Too often we are held up before the country as an egregious example of the social issues that confront us as a nation, and incidents like this do not help in changing the perception that we would be doing the rest of the country a favour if we physically severed ourselves and drifted off into the Pacific.
It wasn't always like this. The Far North once epitomised much of what was seen as making this God's Own Country, qualities like resilience, honesty, self-sufficiency, stoicism. Now we are regarded by many, encouraged by the media, as one step removed from the Wild West, where the great mass of the population is stoned, unemployed, uneducated, badly behaved, badly housed and sick. Images from the Far North are routinely used by television to illustrate stories about social deprivation. In some quarters the name Far North has become synonymous with all that is wrong in this country.
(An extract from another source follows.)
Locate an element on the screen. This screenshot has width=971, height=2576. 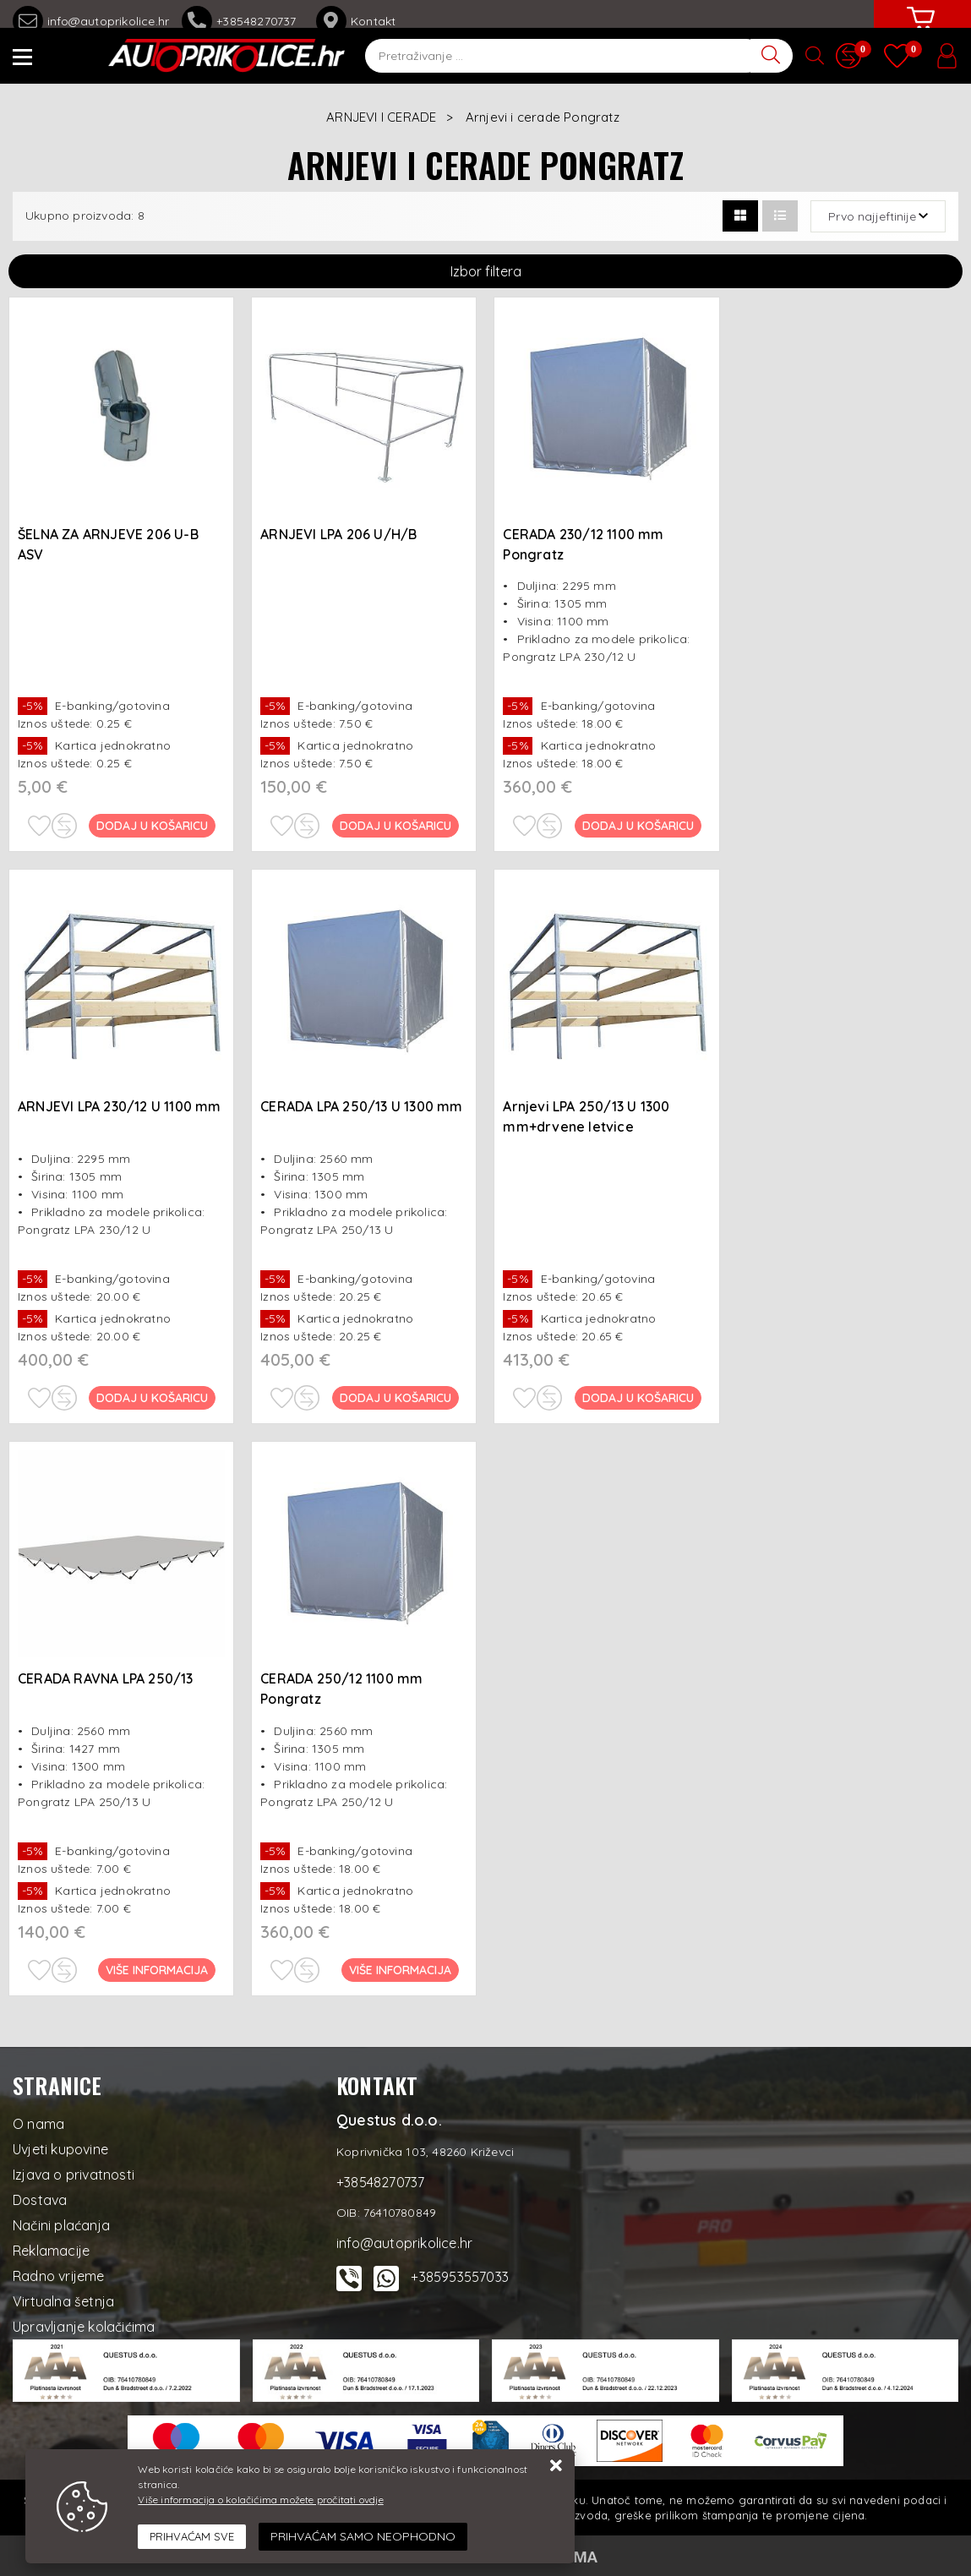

Last week's appalling display of gratuitous violence will have reinforced that view, and detracted once more from the reputation this place actually deserves. Kaikohe is hardly unique in having hosted what Brian Swann properly describes as thuggish behaviour. Our problem is that this is what some people expect of us, and that every time we meet those expectations we damage our reputation even more.
That has an impact on people's enthusiasm for coming here, to visit, to live, to work or to invest. Every time we add to the negative perception we make life more difficult for ourselves, more difficult to address some of the negative features of life in the Far North that we actually share with many other communities but which many see as ours exclusively.
The greatest shame, perhaps, is that even if Kaikohe accepts Brian Swann's invitation to take a stand against this sort of behaviour, few in the wider New Zealand community will notice.
Certainly the media outside the Far North won't. The community's response, however positive and effective that response might be, won't be anywhere near as newsworthy as the event that gave rise to it. Kaikohe's bus stop brawl will disappear from the national consciousness as quickly as a crowd disperses when the cops arrive, but the negative perception will remain.
The Northland Age learned that lesson many years ago, when a Far North team became the first from outside the US to win a trophy at the world problem-solving finals. Team coach Pam Scahill let this newspaper know what the youngsters had achieved on a Thursday, and asked us to spread the word. We did so, on the following Monday (to retain some semblance of exclusivity), fingers crossed all the while that word wouldn't leak out. We need not have worried. Not one newspaper or television current affairs host outside Northland was remotely interested.
The NZ Herald described as a "nice little local story," but not the sort of thing it was interested in. It would have been different no doubt if one of the kids had beaten up another at a bus stop.
The reality is that positive stuff doesn't interest an audience that is increasingly addicted to the negative. An audience that gets its kicks out of other people's misfortunes, an audience that is more interested in the phenomenon that is reality television than in the good things that real people are doing in their own society. Vicarious thrills and the chance to feel superior are the new fix, and last week's attack in Kaikohe fed both needs.
The reality is that the Far North, deprived as it might be in terms of a whole range of statistics, is, as most of us know, a special place. The vast majority of its people are good and decent, many of them innovative, many of them caring, many of them eschewing the outward trappings of success that might be attainable elsewhere.
That, unfortunately, is not always how we portray ourselves. Too often we behave in a manner that vindicates the negative perception that others have of us. We have a serious image problem, and changing that is going to take a very long time.
That is no excuse for not getting started though, and Kaikohe has a golden opportunity to take the first step by standing by Senior Sergeant Brian Swann in not only deploring the actions of one teenager last week, and the lamentable response of some who witnessed it, but by resolving to demand a much better standard of behaviour on the part of all who live here.